Carlos, responsável pela oficina de futebol oferecida para as crianças que
frequentavam o instituto, é um oficineiro que pertence à comunidade, e é muito
respeitado e admirando pelo trabalho que desenvolve não só nesse lugar, mas também
em outros projetos. Se até então, para Pedro, só o tráfico pôde lhe dar um lugar de
reconhecimento na comunidade, a convivência com esse educador poderia fazer vacilar
essa crença e lhe abrir outras possibilidades.

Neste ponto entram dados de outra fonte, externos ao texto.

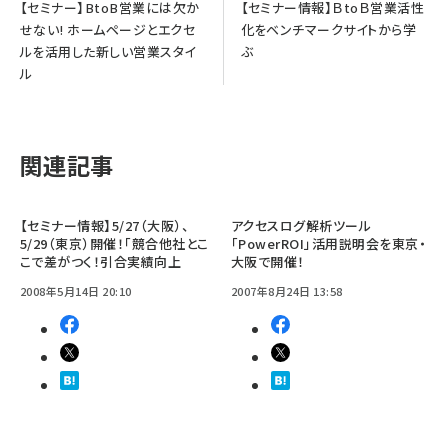
【セミナー】BtoB営業には欠か
【セミナー情報】ＢtoＢ営業活性
せない! ホームページとエクセ
化をベンチマークサイトから学
ルを活用した新しい営業スタイ
ぶ
ル
関連記事
【セミナー情報】5/27（大阪）、
アクセスログ解析ツール
5/29（東京）開催！「競合他社とこ
「PowerROI」活用説明会を東京・
こで差がつく！引合実績向上
大阪で開催！
2008年5月14日 20:10
2007年8月24日 13:58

E foi o que começou a aparecer nos relatos do jovem sobre a sua passagem pelo
Instituto Criança Esperança. Convivendo com Carlos, Pedro percebeu que ele era
admirado e respeitado na comunidade pelos trabalhos que desenvolvia, o que o levou a
questionar a sua entrada no tráfico. Seria realmente essa a única saída? Seria ele
respeitado pelas pessoas da comunidade ou temido? Essas foram perguntas que Pedro
começou a se fazer.
Incentivado por Carlos, Pedro começou a organizar torneios para as crianças da
oficina que inicialmente ficaram receosas com relação à sua presença na oficina, por
conhecê-lo como o “menino do tráfico”. Aos poucos, elas foram se afeiçoando a ele e
destituindo-o desse lugar, para, então, transformá-lo no “tio da oficina,” admirado e
querido por elas.
A passagem de Pedro pelo instituto Criança Esperança não foi sem efeitos. No
final da medida, ele manifestou a vontade de trabalhar como oficineiro, desenvolvendo
um trabalho como o de Carlos. Vislumbrando essa possibilidade, retornou a escola e
voltou a participar das aulas de futebol de outro programa de governo mineiro para
prevenção a homicídios, o Fica Vivo! que ele havia abandonado. Apesar disso,
continuou dividido entre ser o “menino do tráfico” ou o “tio da oficina”, o que nos
mostra que a medida não fez um corte definitivo na sua trajetória pela criminalidade,
mas apontou uma possibilidade para além do tráfico, o que trouxe uma mudança na
forma como ele se posicionava em relação a sua escolha pelo tráfico, face ao ato
delituoso e, sobretudo, a forma como o Outro social acolheu seu movimento. O tráfico
se desloca da posição central que sustentava e se torna apenas uma opção, e não mais a
única saída sem opção para esse sujeito.
Trata-se de um caso bem sucedido, no qual a vacilação da identificação
imaginária ao Outro do tráfico e a constituição discursiva de uma nova posição
subjetiva, a de tio do futebol, são escritas no Outro social, que acolhe e referenda a nova
posição do sujeito. Uma divisão subjetiva se instala, abrindo caminho para que o sujeito
possa, num novo passo, responder por sua condição desejante, em outros termos,
responsabilizar-se subjetivamente.

Referências bibliográficas|:
Douville, O.(2002). Fundações subjetivas dos espaços na adolescência. In Revista da
associação psicanalítica de porto alegre. Ano x, n° 23 . Dezembro, pp. 76-89.
Salum, Maria José Gontijo. O adolescente, o ECA e a responsabilidade. In Revista
Brasileira Adolescência e Conflitualidade. Ano 2012, nº 6. Pp. 162-176.